=== ACTION ITEM ===
Using the listing below, work out the number of lines in which "updates" appears; return only that figure.

=== AVAILABLE RECORDS ===
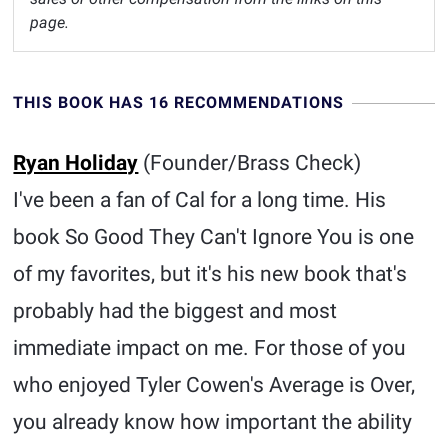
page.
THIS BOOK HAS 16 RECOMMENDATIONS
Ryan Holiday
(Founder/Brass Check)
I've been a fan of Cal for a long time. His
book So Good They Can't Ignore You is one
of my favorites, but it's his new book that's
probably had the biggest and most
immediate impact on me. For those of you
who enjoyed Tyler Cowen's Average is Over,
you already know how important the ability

* * *

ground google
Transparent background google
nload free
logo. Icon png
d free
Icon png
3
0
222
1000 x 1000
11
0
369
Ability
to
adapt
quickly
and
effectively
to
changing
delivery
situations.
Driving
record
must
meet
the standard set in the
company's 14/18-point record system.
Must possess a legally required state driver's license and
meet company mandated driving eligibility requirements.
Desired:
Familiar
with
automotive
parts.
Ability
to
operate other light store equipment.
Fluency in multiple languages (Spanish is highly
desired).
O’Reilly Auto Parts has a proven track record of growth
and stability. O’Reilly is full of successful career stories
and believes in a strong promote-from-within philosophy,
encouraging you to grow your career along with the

---

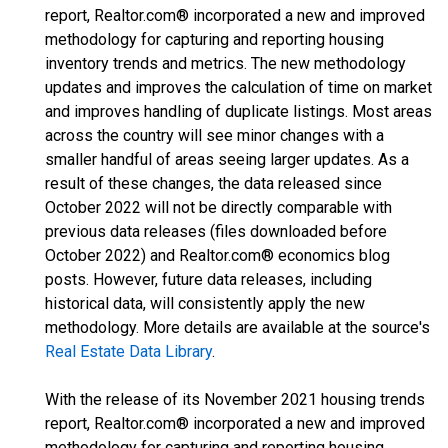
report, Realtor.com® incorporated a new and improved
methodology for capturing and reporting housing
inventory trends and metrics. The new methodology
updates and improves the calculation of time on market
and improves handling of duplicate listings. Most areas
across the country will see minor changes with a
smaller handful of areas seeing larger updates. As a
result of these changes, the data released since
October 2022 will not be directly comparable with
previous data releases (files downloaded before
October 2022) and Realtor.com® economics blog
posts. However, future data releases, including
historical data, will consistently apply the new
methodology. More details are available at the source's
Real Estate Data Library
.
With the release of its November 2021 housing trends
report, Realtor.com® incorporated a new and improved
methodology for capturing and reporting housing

=== SOLUTION FOR THIS EXERCISE ===
2